Finally, we add and subtract \(\hat{\pi }_t\cdot \left[ r_t\underline{1}-b_t-\frac{1}{2}\mathrm {diag}[a_t]-\int _{\mathbb {R}^d}h(y)\,\nu _t(dy)\right] \) in the \(dA_t\) term, and use the definition (12) of \(\hat{\zeta }=\zeta ^{\hat{\varphi }}\) and condition (22) to get

$$\begin{aligned} d\biggl (\frac{Y_t^{x,\hat{\varphi }}}{H_t^{\hat{\varphi }}}\biggr )&=\frac{Y_{t-}^{x,\hat{\varphi }}}{H_{t-}^{\hat{\varphi }}}\left\{ \Bigl [r_t+\tilde{g}_K(t,\hat{\zeta }_t)+\hat{\pi }_t\cdot \hat{\zeta }_t\Bigr .\right. \\&\quad -\left. \Bigl .\hat{\pi }_t\cdot \left( r_t\underline{1}-b_t-\frac{1}{2}\mathrm {diag}[a_t]-\int _{\mathbb {R}^d}h(y)\,\nu _t(dy)\right) \Bigr ]\,dA_t\right. \\&\quad +\biggl .\,\hat{\pi }_t\cdot dX_t^{\mathsf {c}}+\hat{\pi }_t\cdot \int _{\mathbb {R}^d}(e^y-\underline{1})\,\mu (dy,dt)\biggr \}-\gamma _t^{x,\hat{\varphi }}\,d\kappa _t\\&=\frac{Y_{t-}^{x,\hat{\varphi }}}{H_{t-}^{\hat{\varphi }}}\biggl \{\Bigl [r_t+g(t,\hat{\pi }_t)\Bigr .\biggr .\\&\quad \left. \Bigl .+\pi _t\cdot \Bigl (b_t+\frac{1}{2}\,\mathrm {diag}[a_t]-r_t\underline{1}+\int _{\left| y\right| \le 1}(e^y-y-\underline{1})\,\nu _t(dy)\Bigr )\Bigr ]\,dA_t\right. \\&\quad +\biggl .\pi _t\cdot \Bigl [dX_t^{\mathsf {c}}+\int _{\left| y\right| \le 1}(e^{y}-\underline{1})\,\tilde{\mu }(dy,dt)+\int _{\left| y\right| > 1}(e^{y}-\underline{1})\,\mu (dy,dt)\Bigr ]\biggr \}-\gamma _t^{x,\hat{\varphi }}\,d\kappa _t \end{aligned}$$

Hence, \(Y^{x,\hat{\varphi }}/{H^{\hat{\varphi }}}\) solves the wealth equation (9).

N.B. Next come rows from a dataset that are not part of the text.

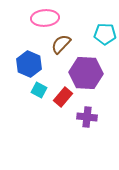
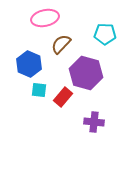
pink ellipse: rotated 8 degrees counterclockwise
purple hexagon: rotated 12 degrees clockwise
cyan square: rotated 21 degrees counterclockwise
purple cross: moved 7 px right, 5 px down
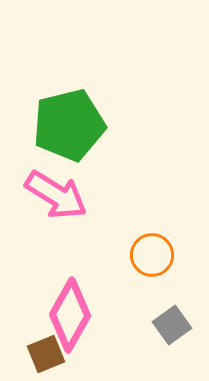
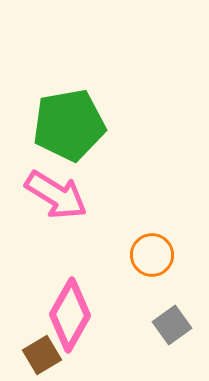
green pentagon: rotated 4 degrees clockwise
brown square: moved 4 px left, 1 px down; rotated 9 degrees counterclockwise
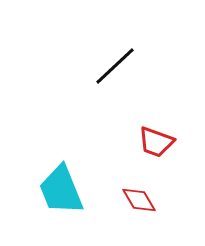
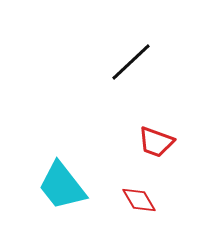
black line: moved 16 px right, 4 px up
cyan trapezoid: moved 1 px right, 4 px up; rotated 16 degrees counterclockwise
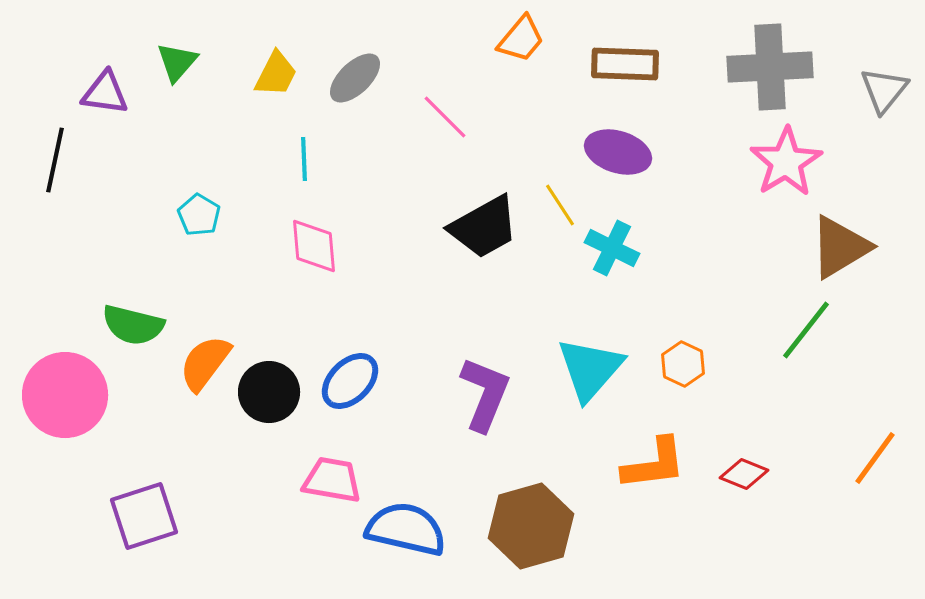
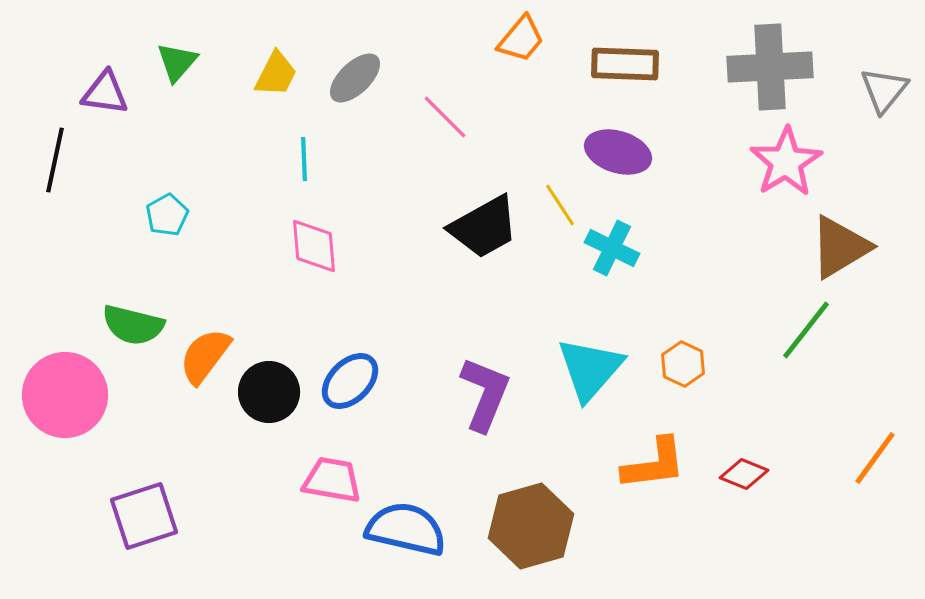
cyan pentagon: moved 32 px left; rotated 12 degrees clockwise
orange semicircle: moved 7 px up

Part (b) follows by uniqueness of solution to Eq. (9). This in turn implies optimality of \((\hat{\pi },\hat{\gamma }).\) The proof of \((\hat{\pi },\hat{\gamma })\in \tilde{\mathcal {A}}(x)\) is the same as the proof of part (ii) of Lemma 1 in Michelbrik and Le [33]. Part (c) follows easily since \(\vartheta (x)=\tilde{\vartheta }(x)=J(\hat{\gamma }).\) \(\square \)

Lemma 3

Let \(x,z\ge 0\) be fixed. Suppose \(U'''>0\) (resp. \(<0\)) and \(z>1\) (resp. \(z<1\)). Then

$$\begin{aligned} I(U'(x)z)-x+\frac{1}{\mathrm {AR}(x)}(z-1)>0. \end{aligned}$$

Proof

Define \(f(\lambda ):=I(U'(x)\lambda ).\) Suppose \(U'''>0\) and \(z>1.\) By the the mean value theorem, there exists \(z^*\in (1,z)\) such that

$$\begin{aligned} \frac{f(z)-f(1)}{z-1}=f'(z^*)=I'(U'(x)z^*)U'(x)=\frac{U'(x)}{U''(I(U'(x)z^*))}. \end{aligned}$$

Since I is decreasing and \(U''\) is increasing, we have \(I(U'(x)z^*)<I(U'(x))=x\) and

$$\begin{aligned} U''(I(U'(x)z^*))<U''(x) \end{aligned}$$

and the desired result follows. The same argument can be used if \(z\in (0,1)\) and \(U''\) is decreasing. \(\square \)